Martin Landoux jeta à terre le bout de cigarette éteint collé à sa lèvre inférieure.
—Depuis six semaines que je suis les essais de ces messieurs, répondit-il, j'ai pu me convaincre une fois de plus que l'aviation est surtout une question d'apprentissage et d'expérience pratique. Ainsi, au début, c'est à peine si vous pouviez parcourir une centaine de mètres en vol libre, et chaque atterrissage coûtait un patin, une roue ou un morceau de châssis. Petit à petit, vous vous êtes enhardis, vous êtes parvenus à effectuer des départs, des virages et des atterrissages plus corrects, et vous avez moins cassé de bois. Enfin, ces jours derniers, chacun de vous est parvenu à boucler au moins dix fois de suite sans arrêt la piste de l'aérodrome. Je crois donc sincèrement que ce ne serait plus désormais une impardonnable témérité que d'essayer le long voyage que vous rêvez d'accomplir. Toutefois...

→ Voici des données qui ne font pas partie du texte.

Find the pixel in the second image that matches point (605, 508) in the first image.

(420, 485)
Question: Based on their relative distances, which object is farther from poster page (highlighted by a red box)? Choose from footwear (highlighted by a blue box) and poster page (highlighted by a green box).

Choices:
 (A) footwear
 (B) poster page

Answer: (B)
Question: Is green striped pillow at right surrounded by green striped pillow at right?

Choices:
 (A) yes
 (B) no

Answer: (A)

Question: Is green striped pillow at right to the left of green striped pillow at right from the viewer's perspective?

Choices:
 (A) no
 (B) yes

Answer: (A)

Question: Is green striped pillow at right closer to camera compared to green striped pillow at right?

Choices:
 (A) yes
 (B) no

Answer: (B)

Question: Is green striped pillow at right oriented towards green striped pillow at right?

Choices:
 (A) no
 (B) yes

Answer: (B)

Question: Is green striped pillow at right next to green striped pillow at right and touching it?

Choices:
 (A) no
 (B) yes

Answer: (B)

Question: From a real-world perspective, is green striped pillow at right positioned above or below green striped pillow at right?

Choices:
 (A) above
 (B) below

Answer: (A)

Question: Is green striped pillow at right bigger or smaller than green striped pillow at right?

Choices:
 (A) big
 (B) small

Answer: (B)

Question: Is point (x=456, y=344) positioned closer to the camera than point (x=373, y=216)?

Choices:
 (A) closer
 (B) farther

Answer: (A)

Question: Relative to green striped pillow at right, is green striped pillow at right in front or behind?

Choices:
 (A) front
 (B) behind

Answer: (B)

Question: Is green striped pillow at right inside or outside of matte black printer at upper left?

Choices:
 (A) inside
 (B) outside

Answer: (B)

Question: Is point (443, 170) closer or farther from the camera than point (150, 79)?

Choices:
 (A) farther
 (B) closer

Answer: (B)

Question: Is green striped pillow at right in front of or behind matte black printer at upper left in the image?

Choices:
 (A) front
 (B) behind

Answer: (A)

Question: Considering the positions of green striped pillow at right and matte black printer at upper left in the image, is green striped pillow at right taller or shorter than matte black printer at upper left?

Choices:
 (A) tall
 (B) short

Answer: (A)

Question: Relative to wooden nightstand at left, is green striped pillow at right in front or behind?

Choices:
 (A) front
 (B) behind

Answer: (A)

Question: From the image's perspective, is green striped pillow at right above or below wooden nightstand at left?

—Quoi donc?... Expliquez-vous, fit l'impatient Médouville.
—Je voudrais assister à un dernier essai, à une épreuve définitive d'un tout autre genre. Jusqu'à présent, vous vous êtes bornés à évoluer au-dessus de votre terrain, et au moindre incident, l'équipe arrivait en auto apporter le remède convenable, au besoin ramener l'appareil détérioré au garage. Je crois qu'il serait utile de procéder à une espèce de répétition générale et de voler en pleine campagne, au-dessus des obstacles naturels de toute espèce qui la parsèment. Rien ne serait meilleur pour vous aguerrir, messieurs. Voilà, pour ma part, quelle est mon opinion.
—Eh bien! mais rien n'est plus facile, riposta l'impétueux secrétaire général de l'Aéro-tourist. Tous nos appareils sont dans leurs hangars prêts à partir. On va les sortir, et nous exécuterons immédiatement cette course au clocher. Quel sera le but choisi?...
Des applaudissements unanimes accueillirent la proposition, et les touristes se levèrent pour donner aux mécaniciens l'ordre de sortir les aéroplanes, et les ranger sur la pelouse. Le jeune président, accompagné de l'ingénieur Damblin, dont le monoplan avait été réparé, de Médouville et du constructeur-professeur Martin Landoux, se rendit à l'emplacement sur lequel était organisée la petite station météorologique, dont il consulta les divers instruments.
—Pression barométrique 763 millimètres, température 19 degrés 3 dixièmes, direction du vent nord-est, vitesse trois mètres par seconde. Il me semble que le temps ne saurait être plus favorable pour notre tentative. Embarquons donc sans tarder!
—Quel sera le but à atteindre? interrogea Médouville.
La Tour-Miranne réfléchit un instant.
—Le château de Chantilly, si vous voulez, répondit-il.